Life as Horse & Hound’s retained photographer is manic, stressful but incredibly good fun. It gives me the opportunity to travel around the world photographing the best riders in equestrian sport competing at the highest level.

Last week I was in Herning, Denmark — this week my office has moved to Malmo, Sweden. It’s a bit like chalk and cheese. With 3 championships taking place and simultaneous action in 2 adjacent arenas, last week was a particularly mammoth effort. Although the venue was compact, there was a lot of running around to ensure we got all the shots we needed for both the H&H website and the magazine across all 3 disciplines. You need to be fit in this profession!

With so much going on, I started photographing around 8am and finished around 8pm after selecting, editing and filing the pictures for the H&H website. Then it was time for a quick bite to eat, before sitting back down in front of my laptop for captioning for the magazine until gone midnight. Then up again for more of the same the following day.

With just the one discipline to focus on this week, my days aren’t quite so long, but it’s still full-on. Being organised and planning ahead, while remaining flexible and able to react as situations unfold, is key.

I’ve walked the cross-country course several times ahead of today’s competition. Firstly I’ve walked it as a rider would to get an idea of the lines they will be taking and the options that are available at various fences. Then I walked it a second time as a photographer to work out where I need to position myself to get the right angles for my shots. I also use this walk to time how long it will take me to get from point A to point B at various locations around the course as you don’t want to miss important riders when you are moving locations. It looks like we are going to be allowed to walk inside the ropes, so I shouldn’t have too many bottlenecks of spectators to negotiate, which can sometimes be a problem.

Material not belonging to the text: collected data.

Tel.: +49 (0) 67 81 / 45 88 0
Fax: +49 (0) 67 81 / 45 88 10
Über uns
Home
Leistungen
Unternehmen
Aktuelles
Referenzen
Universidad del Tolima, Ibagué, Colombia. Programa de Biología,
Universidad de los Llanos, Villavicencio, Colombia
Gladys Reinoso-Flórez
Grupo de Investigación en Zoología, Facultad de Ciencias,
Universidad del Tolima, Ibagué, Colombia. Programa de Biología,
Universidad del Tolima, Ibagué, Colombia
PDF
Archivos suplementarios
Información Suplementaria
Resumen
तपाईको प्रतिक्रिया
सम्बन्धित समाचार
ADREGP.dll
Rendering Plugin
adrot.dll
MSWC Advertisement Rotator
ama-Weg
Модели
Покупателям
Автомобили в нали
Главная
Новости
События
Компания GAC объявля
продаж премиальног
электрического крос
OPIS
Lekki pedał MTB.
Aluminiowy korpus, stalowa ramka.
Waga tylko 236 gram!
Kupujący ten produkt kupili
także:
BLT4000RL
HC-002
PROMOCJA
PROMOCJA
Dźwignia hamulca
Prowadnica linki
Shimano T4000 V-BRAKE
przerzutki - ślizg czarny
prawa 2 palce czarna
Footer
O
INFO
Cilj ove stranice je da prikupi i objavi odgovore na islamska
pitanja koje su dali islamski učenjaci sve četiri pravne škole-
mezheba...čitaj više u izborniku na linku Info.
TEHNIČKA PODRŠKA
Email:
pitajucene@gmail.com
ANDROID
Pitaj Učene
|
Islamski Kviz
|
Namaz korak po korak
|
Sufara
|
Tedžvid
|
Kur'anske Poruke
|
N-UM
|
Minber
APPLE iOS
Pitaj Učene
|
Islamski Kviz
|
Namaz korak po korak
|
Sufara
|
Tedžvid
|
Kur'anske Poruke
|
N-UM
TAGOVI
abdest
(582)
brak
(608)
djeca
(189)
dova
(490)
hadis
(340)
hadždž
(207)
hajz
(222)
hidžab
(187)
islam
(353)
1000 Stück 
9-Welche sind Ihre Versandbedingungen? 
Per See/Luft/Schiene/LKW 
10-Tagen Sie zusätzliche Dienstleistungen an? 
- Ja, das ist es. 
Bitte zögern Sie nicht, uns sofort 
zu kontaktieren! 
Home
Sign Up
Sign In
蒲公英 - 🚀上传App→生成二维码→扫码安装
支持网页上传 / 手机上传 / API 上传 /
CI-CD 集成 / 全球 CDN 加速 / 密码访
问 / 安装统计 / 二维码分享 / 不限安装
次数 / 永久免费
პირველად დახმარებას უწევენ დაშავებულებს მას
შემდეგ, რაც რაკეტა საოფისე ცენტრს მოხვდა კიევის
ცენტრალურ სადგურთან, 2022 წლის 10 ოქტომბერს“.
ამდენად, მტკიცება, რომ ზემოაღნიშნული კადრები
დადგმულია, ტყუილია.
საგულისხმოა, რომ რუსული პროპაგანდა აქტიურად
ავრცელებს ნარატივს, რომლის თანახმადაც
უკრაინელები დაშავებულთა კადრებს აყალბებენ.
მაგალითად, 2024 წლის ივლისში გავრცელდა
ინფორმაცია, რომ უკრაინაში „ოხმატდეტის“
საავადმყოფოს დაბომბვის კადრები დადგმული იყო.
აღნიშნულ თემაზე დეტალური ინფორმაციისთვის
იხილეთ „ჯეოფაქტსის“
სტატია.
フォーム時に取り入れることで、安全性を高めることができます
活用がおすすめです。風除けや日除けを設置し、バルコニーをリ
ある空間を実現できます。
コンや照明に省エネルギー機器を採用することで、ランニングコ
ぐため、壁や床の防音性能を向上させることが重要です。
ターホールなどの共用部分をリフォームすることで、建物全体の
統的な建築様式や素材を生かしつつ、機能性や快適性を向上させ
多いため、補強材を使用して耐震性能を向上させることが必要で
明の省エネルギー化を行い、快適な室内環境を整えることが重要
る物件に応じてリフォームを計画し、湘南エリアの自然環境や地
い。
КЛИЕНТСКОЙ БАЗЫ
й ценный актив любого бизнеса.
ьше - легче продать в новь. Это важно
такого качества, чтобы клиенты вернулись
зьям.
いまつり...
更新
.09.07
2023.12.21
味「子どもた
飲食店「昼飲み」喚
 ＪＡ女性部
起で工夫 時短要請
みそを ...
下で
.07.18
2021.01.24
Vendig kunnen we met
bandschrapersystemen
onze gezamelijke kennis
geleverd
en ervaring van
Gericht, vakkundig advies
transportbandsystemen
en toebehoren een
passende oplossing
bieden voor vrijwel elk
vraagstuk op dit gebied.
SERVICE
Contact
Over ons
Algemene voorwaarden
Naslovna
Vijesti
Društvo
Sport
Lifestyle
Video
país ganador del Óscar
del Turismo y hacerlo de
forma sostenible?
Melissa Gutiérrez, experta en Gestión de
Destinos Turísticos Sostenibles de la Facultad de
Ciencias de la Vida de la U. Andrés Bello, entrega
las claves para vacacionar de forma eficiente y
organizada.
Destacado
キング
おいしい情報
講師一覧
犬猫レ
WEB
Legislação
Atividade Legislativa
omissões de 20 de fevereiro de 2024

I’m hoping to get pictures of around 12 fences during the competition today and I need both landscape and portrait shots so the editorial team have a selection to work with. I’m also on the hunt for an image that would be suitable for the magazine’s cover, although I do have tomorrow’s final showjumping phase as an option for that.

Cross-country day is always a highlight of my job — it’s a real adrenaline rush. Once you have the running order you can make a plan of where you want to be for which riders. Then it’s a case of grab your packed lunch and head out on to the course. Eating and drinking is done little and often. I’ve found the secret is to not to eat or drink too much as it’s unlikely I’ll have time for a toilet break!

Malmo is a fantastic venue and it’s ripe for some super pictures. Being in the city centre, it’s a bit like Greenwich, but as well as the cityscape, it’s also right on the beach so there is going to be some really unusual juxtapositions of horses against the landscape.

I hope my pictures will help bring the event to life for those of you unable to be here.